TASK STATEMENT
For every entry that follows, return the words exactly and omit any picture.

[Page-level text extractions]
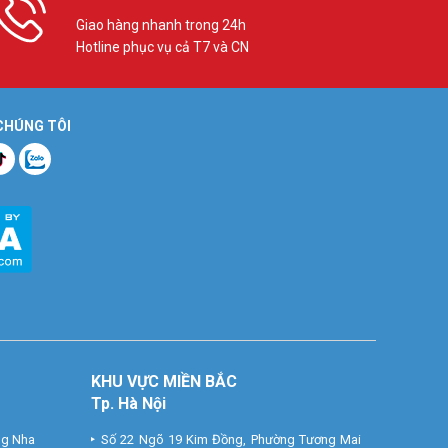
Giao hàng nhanh trong 24h
Hotline phục vụ cả T7 và CN
 CHÚNG TÔI
KHU VỰC MIỀN BẮC
Tp. Hà Nội
ng Nha
Số 22 Ngõ 19 Kim Đồng, Phường Tương Mai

OUTPUT BELOW
Giao hàng nhanh trong 24h
Hotline phục vụ cả T7 và CN
 CHÚNG TÔI
KHU VỰC MIỀN BẮC
Tp. Hà Nội
ng Nha
Số 22 Ngõ 19 Kim Đồng, Phường Tương Mai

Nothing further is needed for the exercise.